At the luncheon given at the French Embassy for Lincoln Center Film Society’s RENDEZVOUS WITH FRENCH CINEMA on March 11, I met the charming, dynamic, fiercely bald actress Felicite Wouassi, star of WITH A LITTLE HELP FROM MYSELF/AIDE-TOI, LE CIEL T’AIDERA. In Francois Dupeyron’s social satire, she plays an African immigrant, struggling to raise four kids in the Paris projects, who hides the body of her dead husband to continue receiving his pension, and won Best Actress at the 2008 Toronto Film Festival for her performance.
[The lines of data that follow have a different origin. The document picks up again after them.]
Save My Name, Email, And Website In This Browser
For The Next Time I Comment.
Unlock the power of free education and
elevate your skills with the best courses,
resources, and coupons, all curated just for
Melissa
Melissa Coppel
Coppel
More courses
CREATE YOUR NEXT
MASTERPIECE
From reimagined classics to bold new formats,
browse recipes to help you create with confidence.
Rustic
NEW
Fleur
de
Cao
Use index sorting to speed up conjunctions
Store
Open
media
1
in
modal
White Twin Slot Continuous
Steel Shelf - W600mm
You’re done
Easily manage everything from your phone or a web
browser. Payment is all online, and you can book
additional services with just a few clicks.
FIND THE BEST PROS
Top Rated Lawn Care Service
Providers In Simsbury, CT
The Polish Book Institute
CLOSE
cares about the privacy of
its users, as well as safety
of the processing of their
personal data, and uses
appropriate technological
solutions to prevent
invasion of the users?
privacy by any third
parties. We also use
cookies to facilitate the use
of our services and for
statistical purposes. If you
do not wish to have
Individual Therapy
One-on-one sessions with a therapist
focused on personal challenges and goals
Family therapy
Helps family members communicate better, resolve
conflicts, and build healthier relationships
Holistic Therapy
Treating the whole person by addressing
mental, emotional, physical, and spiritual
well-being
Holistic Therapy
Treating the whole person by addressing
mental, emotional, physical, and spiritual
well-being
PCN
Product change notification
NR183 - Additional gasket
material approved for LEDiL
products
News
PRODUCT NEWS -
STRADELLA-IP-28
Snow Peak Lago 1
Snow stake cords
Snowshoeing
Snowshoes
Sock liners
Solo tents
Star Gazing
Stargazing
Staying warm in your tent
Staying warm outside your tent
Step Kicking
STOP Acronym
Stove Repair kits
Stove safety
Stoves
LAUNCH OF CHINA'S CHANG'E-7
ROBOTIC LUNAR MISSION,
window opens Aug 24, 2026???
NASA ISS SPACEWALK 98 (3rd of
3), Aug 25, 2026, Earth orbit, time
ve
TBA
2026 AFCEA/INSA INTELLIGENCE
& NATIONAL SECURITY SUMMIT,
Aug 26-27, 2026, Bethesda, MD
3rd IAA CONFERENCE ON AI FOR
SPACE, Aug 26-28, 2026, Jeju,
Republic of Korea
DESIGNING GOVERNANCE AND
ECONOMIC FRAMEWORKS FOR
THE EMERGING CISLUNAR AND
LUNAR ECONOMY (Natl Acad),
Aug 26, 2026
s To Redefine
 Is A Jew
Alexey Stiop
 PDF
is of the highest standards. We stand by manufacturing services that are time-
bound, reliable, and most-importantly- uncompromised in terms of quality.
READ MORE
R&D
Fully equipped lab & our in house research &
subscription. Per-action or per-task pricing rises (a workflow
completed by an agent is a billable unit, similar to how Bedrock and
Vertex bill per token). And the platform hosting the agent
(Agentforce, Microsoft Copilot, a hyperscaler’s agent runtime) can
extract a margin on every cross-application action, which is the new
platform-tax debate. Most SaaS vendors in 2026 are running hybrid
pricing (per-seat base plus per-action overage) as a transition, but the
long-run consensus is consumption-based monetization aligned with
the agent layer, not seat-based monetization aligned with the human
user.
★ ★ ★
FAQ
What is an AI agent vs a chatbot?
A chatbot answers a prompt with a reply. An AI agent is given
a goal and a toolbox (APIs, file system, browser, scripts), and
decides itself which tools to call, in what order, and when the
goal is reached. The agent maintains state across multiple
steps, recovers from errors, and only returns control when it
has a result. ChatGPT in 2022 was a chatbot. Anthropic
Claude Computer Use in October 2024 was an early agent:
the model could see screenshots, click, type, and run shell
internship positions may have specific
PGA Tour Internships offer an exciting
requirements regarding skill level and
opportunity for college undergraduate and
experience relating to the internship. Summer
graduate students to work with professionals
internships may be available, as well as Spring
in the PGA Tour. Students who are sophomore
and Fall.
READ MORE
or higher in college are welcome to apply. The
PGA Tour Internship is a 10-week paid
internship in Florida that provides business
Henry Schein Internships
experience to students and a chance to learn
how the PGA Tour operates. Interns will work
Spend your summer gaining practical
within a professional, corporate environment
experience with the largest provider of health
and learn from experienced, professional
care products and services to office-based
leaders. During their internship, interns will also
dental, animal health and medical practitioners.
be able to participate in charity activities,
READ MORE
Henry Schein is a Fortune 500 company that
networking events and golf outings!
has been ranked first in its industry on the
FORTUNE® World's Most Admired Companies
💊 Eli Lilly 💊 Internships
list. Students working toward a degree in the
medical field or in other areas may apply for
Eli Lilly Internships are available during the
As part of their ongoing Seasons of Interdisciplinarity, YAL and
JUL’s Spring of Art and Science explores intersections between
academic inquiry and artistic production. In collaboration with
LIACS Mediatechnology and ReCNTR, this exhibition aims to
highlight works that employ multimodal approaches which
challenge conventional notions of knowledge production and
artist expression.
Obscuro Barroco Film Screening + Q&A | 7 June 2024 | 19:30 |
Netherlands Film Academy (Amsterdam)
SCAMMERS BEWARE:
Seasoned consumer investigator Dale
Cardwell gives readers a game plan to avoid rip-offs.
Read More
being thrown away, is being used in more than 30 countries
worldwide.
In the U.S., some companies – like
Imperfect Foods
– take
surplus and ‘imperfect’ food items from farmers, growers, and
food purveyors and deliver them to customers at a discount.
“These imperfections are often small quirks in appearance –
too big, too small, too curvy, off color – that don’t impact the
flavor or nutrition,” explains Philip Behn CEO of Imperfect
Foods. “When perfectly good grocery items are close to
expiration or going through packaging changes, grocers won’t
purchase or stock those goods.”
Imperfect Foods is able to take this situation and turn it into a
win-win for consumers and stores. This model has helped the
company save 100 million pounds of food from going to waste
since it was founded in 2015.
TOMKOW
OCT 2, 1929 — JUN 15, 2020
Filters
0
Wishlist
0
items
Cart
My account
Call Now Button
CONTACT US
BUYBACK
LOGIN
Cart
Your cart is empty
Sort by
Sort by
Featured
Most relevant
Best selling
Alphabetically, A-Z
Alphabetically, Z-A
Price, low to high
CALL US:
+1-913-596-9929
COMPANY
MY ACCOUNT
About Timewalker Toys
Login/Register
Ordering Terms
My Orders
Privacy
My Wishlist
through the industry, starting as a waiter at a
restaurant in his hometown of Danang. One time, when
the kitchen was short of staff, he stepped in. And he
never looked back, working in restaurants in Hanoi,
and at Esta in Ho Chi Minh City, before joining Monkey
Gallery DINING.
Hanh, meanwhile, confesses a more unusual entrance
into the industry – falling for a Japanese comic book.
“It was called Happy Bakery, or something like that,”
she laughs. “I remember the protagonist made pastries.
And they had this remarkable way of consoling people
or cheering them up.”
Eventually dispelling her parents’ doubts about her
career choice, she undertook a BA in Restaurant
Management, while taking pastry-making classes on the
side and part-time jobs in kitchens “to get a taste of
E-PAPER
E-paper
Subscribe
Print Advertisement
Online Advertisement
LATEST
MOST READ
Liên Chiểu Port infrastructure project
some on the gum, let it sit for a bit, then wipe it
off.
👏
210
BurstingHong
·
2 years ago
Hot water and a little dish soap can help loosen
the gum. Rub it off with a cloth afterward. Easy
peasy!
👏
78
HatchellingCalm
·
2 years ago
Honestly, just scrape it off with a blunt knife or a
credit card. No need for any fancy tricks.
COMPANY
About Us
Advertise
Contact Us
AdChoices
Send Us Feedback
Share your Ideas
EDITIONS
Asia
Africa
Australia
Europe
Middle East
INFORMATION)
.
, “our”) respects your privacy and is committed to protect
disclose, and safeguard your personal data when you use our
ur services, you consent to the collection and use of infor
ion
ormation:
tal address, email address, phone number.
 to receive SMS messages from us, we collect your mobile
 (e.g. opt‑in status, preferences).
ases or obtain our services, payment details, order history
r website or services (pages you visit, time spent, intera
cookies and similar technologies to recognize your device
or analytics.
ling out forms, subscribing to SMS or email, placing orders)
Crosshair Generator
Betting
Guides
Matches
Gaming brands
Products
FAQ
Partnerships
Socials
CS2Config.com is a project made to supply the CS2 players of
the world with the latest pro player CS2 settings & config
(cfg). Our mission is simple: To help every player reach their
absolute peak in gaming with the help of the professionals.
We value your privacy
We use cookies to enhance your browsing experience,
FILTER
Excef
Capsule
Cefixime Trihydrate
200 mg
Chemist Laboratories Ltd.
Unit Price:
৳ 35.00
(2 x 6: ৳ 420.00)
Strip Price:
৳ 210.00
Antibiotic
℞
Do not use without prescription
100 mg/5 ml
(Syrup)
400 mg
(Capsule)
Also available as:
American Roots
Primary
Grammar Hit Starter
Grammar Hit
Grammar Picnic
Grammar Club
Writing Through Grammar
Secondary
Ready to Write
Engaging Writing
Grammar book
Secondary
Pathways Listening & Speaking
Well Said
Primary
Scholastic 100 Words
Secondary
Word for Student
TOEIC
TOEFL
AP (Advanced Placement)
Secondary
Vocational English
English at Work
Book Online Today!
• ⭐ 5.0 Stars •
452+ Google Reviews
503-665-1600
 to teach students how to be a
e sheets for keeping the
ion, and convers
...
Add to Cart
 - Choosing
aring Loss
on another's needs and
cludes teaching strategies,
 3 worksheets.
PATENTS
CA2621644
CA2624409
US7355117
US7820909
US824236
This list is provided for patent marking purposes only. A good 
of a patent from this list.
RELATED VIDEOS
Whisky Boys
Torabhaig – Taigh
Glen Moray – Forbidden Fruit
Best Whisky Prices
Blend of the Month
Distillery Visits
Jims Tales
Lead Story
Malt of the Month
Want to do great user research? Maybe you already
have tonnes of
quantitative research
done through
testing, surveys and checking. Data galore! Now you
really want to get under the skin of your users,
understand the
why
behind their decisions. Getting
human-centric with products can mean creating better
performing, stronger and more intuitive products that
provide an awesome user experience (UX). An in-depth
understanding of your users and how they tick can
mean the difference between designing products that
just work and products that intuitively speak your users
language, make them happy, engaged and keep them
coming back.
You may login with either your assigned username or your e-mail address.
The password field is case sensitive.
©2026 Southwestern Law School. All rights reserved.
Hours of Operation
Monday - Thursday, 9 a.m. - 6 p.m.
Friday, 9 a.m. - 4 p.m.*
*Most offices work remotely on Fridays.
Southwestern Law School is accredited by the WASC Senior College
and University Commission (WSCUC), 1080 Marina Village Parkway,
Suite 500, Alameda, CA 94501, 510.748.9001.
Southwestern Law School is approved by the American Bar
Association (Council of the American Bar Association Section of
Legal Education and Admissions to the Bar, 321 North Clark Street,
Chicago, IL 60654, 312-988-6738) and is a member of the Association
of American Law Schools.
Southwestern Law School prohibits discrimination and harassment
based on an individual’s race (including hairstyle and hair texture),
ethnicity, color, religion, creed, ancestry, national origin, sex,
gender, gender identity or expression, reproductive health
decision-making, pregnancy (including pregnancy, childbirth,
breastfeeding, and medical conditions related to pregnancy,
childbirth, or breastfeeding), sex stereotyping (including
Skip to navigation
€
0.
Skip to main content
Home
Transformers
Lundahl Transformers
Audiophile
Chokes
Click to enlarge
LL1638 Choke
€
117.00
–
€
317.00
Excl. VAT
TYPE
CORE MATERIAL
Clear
Wouassi came to the attention of Director Dupeyron with her appearance in the Paris stage production of John Patrick Shanley’s play, DOUBT, in the role of the troubled mother, for which Viola Davis was recently Oscar-nominated. She was directed by Roman Polanski and found him “a wonderful director. He would say something very short and simple to me, which gave me the exact idea of how to play a scene. He would say “an inner smile” or “solitude!”, and I would know everything. He is not an easy man to know, but every day we would have tea in the afternoon, and he would tell the funniest jokes – Jewish jokes, Polish jokes – and make us feel so comfortable. I am such an admirer, too, of his wife, [actress] Emmanuelle Seigner, who came to the rehearsals once. She is such a strong actress, but many directors would not use her because she was Polanski’s wife. That is fortunately changing.” Indeed, Seigner brought her always fascinating, stormily complex presence to the film festival’s disarming CHANGE OF PLANS/LE CODE A CHANGE, directed by Daniele Thompson, playing an unhappy wife.
Wouassi seriously studied to be an actress and works pretty steadily, although she admits that being black can be an impediment in France: “Although directors want to use me, the producers will object because of my color. Things are changing, slowly, but many people still have that old-fashioned mind. I am so glad you tell me you did not care for the film AMELIE. You are the only American not to like this old-fashioned, so cliched “French” film, which tourists in Paris are so crazy for. Like PARIS 36, it is the old guard!”